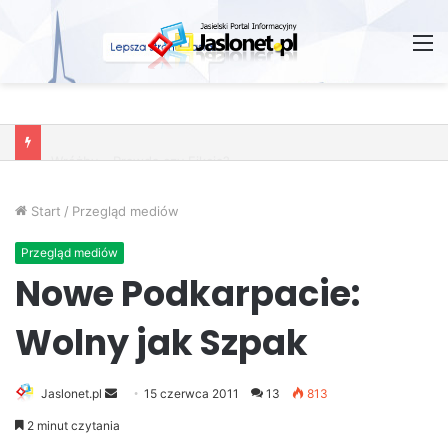
M
Wróżby – Prawda czy Fikcja?
Start
/
Przegląd mediów
Przegląd mediów
Nowe Podkarpacie:
Wolny jak Szpak
Jaslonet.pl
S
15 czerwca 2011
13
813
e
2 minut czytania
n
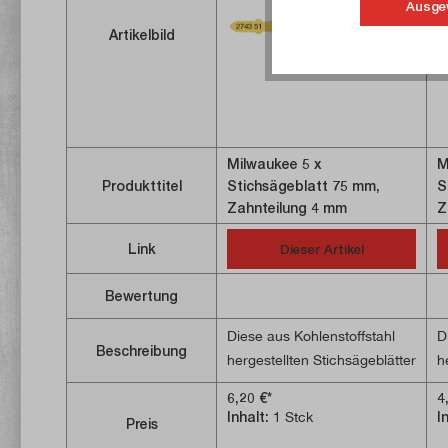
Ausge
Artikelbild
Milwaukee 5 x
M
Produkttitel
Stichsägeblatt 75 mm,
S
Zahnteilung 4 mm
Z
Link
Dieser Artikel
Bewertung
Diese aus Kohlenstoffstahl
D
Beschreibung
hergestellten Stichsägeblätter
h
mit T-Aufnahme eignen sich
m
6,20 €*
4
für Schnitte in alle Arten von
f
Inhalt:
1 Stck
I
Preis
Holz und Kunststoff. Neben
H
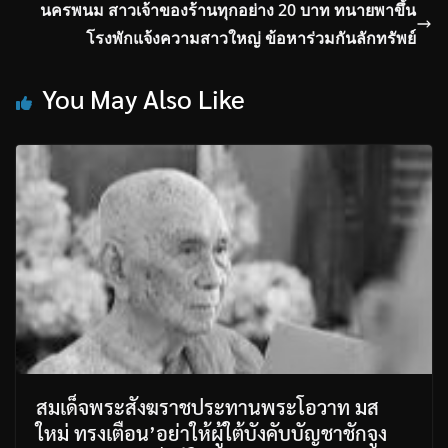
นครพนม สาวเจ้าของร้านทุกอย่าง 20 บาท ทนายพาขึ้น
โรงพักแจ้งความสาวใหญ่ ข้อหาร่วมกันลักทรัพย์
You May Also Like
สมเด็จพระสังฆราชประทานพระโอวาท มส
ใหม่ ทรงเตือน’อย่าให้ผู้ใต้บังคับบัญชาชักจูง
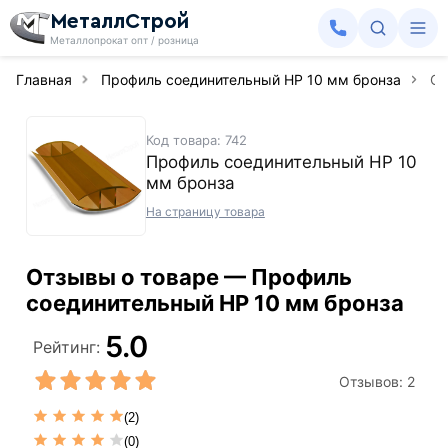
МеталлСтрой
Металлопрокат опт / розница
Главная
Профиль соединительный HP 10 мм бронза
О
Код товара: 742
Профиль соединительный HP 10
мм бронза
На страницу товара
Отзывы о товаре — Профиль
соединительный HP 10 мм бронза
5.0
Рейтинг:
Отзывов:
2
(2)
(0)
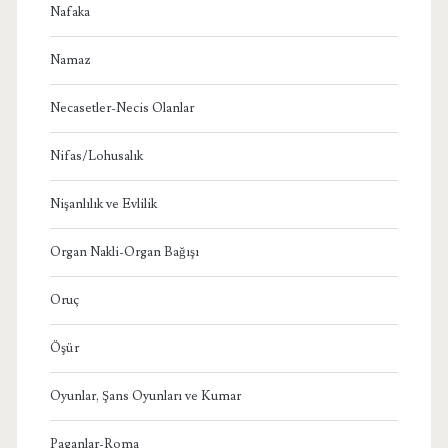
Nafaka
Namaz
Necasetler-Necis Olanlar
Nifas/Lohusalık
Nişanlılık ve Evlilik
Organ Nakli-Organ Bağışı
Oruç
Öşür
Oyunlar, Şans Oyunları ve Kumar
Paganlar-Roma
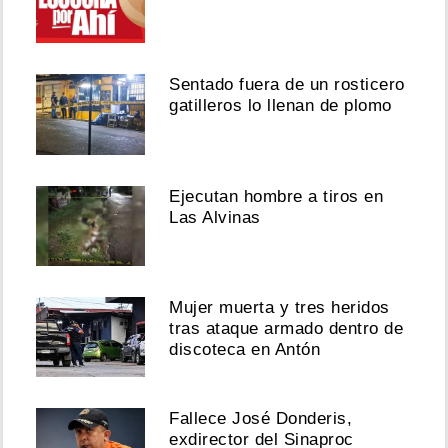
Sentado fuera de un rosticero
gatilleros lo llenan de plomo
Ejecutan hombre a tiros en
Las Alvinas
Mujer muerta y tres heridos
tras ataque armado dentro de
discoteca en Antón
Fallece José Donderis,
exdirector del Sinaproc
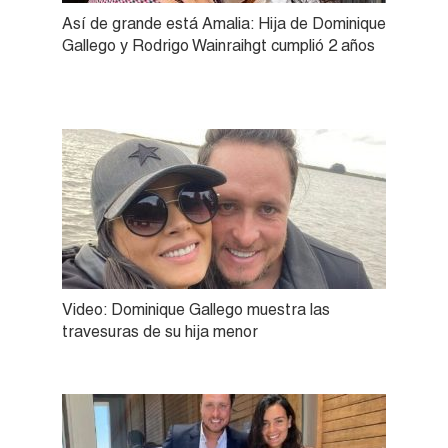
Así de grande está Amalia: Hija de Dominique
Gallego y Rodrigo Wainraihgt cumplió 2 años
Video: Dominique Gallego muestra las
travesuras de su hija menor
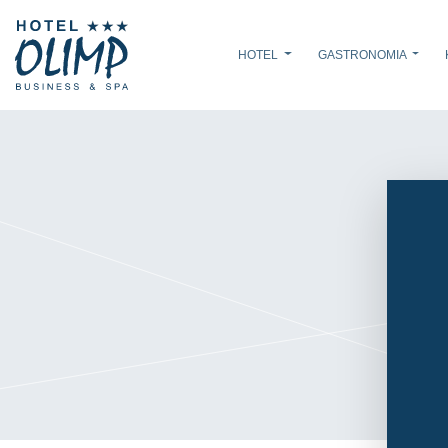
HOTEL
GASTRONOMIA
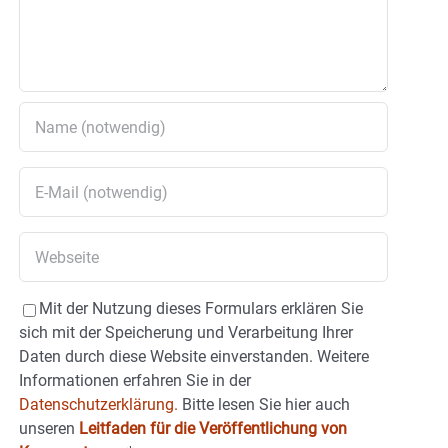
Mit der Nutzung dieses Formulars erklären Sie
sich mit der Speicherung und Verarbeitung Ihrer
Daten durch diese Website einverstanden. Weitere
Informationen erfahren Sie in der
Datenschutzerklärung.
Bitte lesen Sie hier auch
unseren
Leitfaden für die Veröffentlichung von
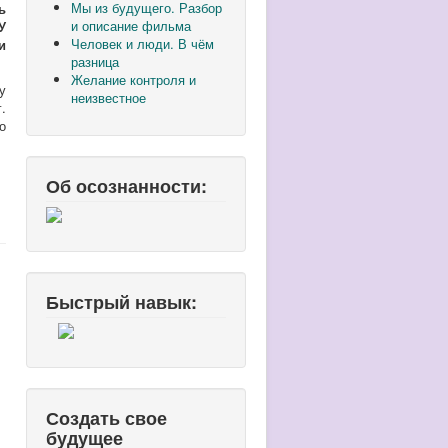
Мы из будущего. Разбор
ь
и описание фильма
У
Человек и люди. В чём
и
разница
Желание контроля и
у
неизвестное
.
о
Об осознанности:
Быстрый навык:
Создать свое
будущее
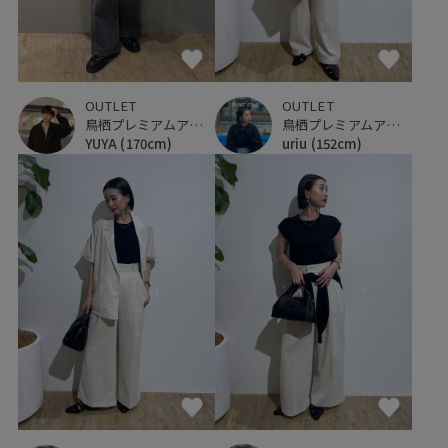
OUTLET
OUTLET
鳥栖プレミアムアウトレット
鳥栖プレミアムアウトレット
YUYA
(170cm)
uriu
(152cm)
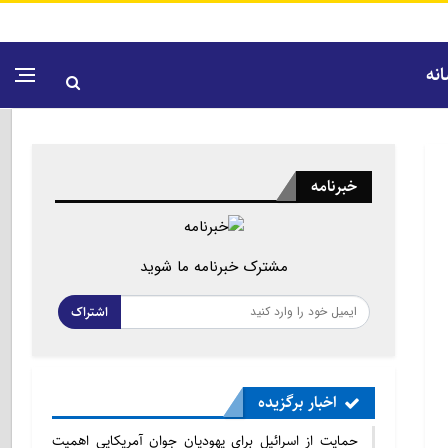
نه
خبرنامه
مشترک خبرنامه ما شوید
اشتراک
اخبار برگزیده
حمایت از اسرائیل برای یهودیان جوان آمریکایی اهمیت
────
# The task:
The answer must be an exact transcription of the lines from the one holding "Gallego y Rodrigo Wainraihgt cumplió 2 años" to the last line of the entries above, with no pictures and nothing else.

# Task answer:
Gallego y Rodrigo Wainraihgt cumplió 2 años
Video: Dominique Gallego muestra las
travesuras de su hija menor
HOTEL
GASTRONOMIA
Mit der Nutzung dieses Formulars erklären Sie
sich mit der Speicherung und Verarbeitung Ihrer
Daten durch diese Website einverstanden. Weitere
Informationen erfahren Sie in der
Datenschutzerklärung.
Bitte lesen Sie hier auch
unseren
Leitfaden für die Veröffentlichung von
Мы из будущего. Разбор
ь
и описание фильма
У
Человек и люди. В чём
и
разница
Желание контроля и
у
неизвестное
.
о
Об осознанности:
Быстрый навык:
Создать свое
будущее
OUTLET
OUTLET
鳥栖プレミアムアウトレット
鳥栖プレミアムアウトレット
YUYA
(170cm)
uriu
(152cm)
نه
خبرنامه
مشترک خبرنامه ما شوید
اشتراک
اخبار برگزیده
حمایت از اسرائیل برای یهودیان جوان آمریکایی اهمیت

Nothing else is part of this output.